2. Designed the hybrid execution model. Documented in 10-ai-llm-design.md. Four routing tiers: templates → internal APIs → RAG with templated answers → full LLM. Routing decided by a 2-stage intent classifier (rules for unambiguous intents, DistilBERT for the rest).
3. Re-ran the unit economics. ~30% of traffic routed to template/API tiers (~$0.001/turn). ~40% to RAG-with-template (~$0.012/turn — Haiku, not Sonnet). ~30% to full LLM (~$0.05/turn — Sonnet). Weighted average: ~$0.022/session. Under budget with headroom.
4. Re-ran latency. Template tier P99 ~120ms. RAG tier P99 ~900ms. LLM tier P99 ~1.4s. Weighted P99: ~1.2s. Under target.

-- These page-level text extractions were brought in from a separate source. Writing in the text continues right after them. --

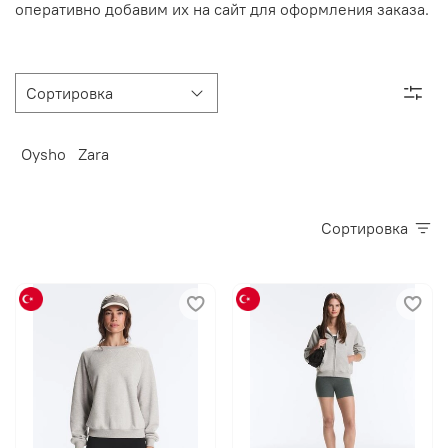
оперативно добавим их на сайт для оформления заказа.
Oysho
Zara
Сортировка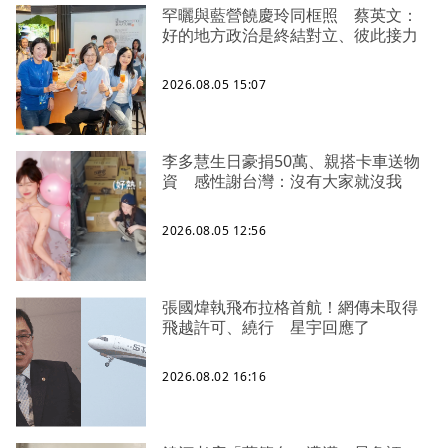
罕曬與藍營饒慶玲同框照 蔡英文：
好的地方政治是終結對立、彼此接力
2026.08.05 15:07
李多慧生日豪捐50萬、親搭卡車送物
資 感性謝台灣：沒有大家就沒我
2026.08.05 12:56
張國煒執飛布拉格首航！網傳未取得
飛越許可、繞行 星宇回應了
2026.08.02 16:16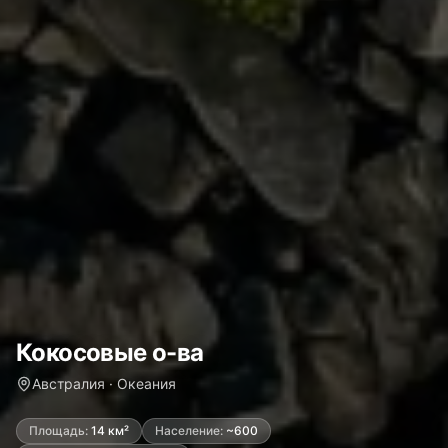
Кокосовые о-ва
Австралия · Океания
Площадь:
14 км²
Население:
~600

5. Defended the model tiering. Cost-Optimization-User-Stories/US-01-llm-token-cost-optimization.md projected $209K/month savings at scale. Documented in Cost-Optimization-User-Stories/US-01-llm-token-cost-optimization.md.
The math/algorithmic depth that mattered
This decision is unglamorous but it's the most important architect-level call in the whole project. The math is information-theoretic, not deep-learning theory:
- Bayesian posterior strength as a routing signal. When P(intent | customer input) is sharp (e.g., regex matches "where is my order"), a model adds variance to a process that should be deterministic. Calling an LLM there is negative expected value: small chance of better tone, real chance of hallucinated tracking number.
- Model capacity vs. task complexity. Information-theoretic argument: the entropy of the answer for "track order #X" is tiny. Sonnet's 175B+ parameters are wasted capacity on this task. DistilBERT (66M params) is overkill for the intent part; a regex is fine for the routing.
- Cost scaling under traffic shape. At 50K concurrent → 500K concurrent (11-scalability-reliability.md), a 2× cost-per-session difference compounds linearly with the user growth. The architect's job is to set the slope right, not just the intercept.
The leadership move
Senior engineers in the room had built their careers on "use the most powerful model" intuition. Pushing back on Claude Sonnet for everything risked sounding like "I don't trust the new tech." I framed it the opposite way: we're using Claude Sonnet where it adds asymmetric value, and we're not using it where it adds cost and risk for no quality gain. Same trust in the model — different deployment surface.
Then I made the framework reusable. The hybrid execution model isn't just "templates vs LLM" — it's a decision rubric the team can re-apply for every new use case. New feature comes in? Tag it by prior strength, route it to the right tier. The framework outlives the original 8 use cases.
This is also where the 5-persona group-discussion templates came in (Priya/Marcus/Aiko/Jordan/Sam — see story 06). Every routing decision was argued from all five seats: ML, Architecture, DS, MLOps, PM. Made it impossible for any single voice to dominate.
Result
- Cost-per-session: $0.022 vs. $0.07 in the original proposal — 3× under budget.
- P99 latency: 1.2s vs. 1.7s in the original proposal — under the 1.5s target.
- ~30% of traffic served without hitting an LLM at all.
- Projected $209K/month savings at scale (Cost-Optimization-User-Stories/US-01-llm-token-cost-optimization.md).
- The hybrid execution model became the architectural North Star — every subsequent feature routed through the same rubric instead of "let's use an LLM."
What I'd want a future ML lead to take away
The exciting part of an LLM project is the LLM. The architect's job is to figure out where the LLM doesn't belong. The cost and latency numbers aren't a constraint to fight — they're a forcing function that pushes you toward the right architecture. If the unit economics don't pencil out at MVP scale, they will be catastrophic at GA scale.